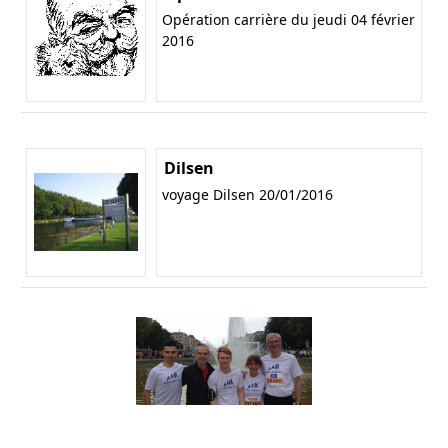
Opération carrière du jeudi 04 février
2016
Dilsen
voyage Dilsen 20/01/2016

Action item
Write the material out again exactly. Skip each picture.

Task response
Opération carrière du jeudi 04 février
2016
Dilsen
voyage Dilsen 20/01/2016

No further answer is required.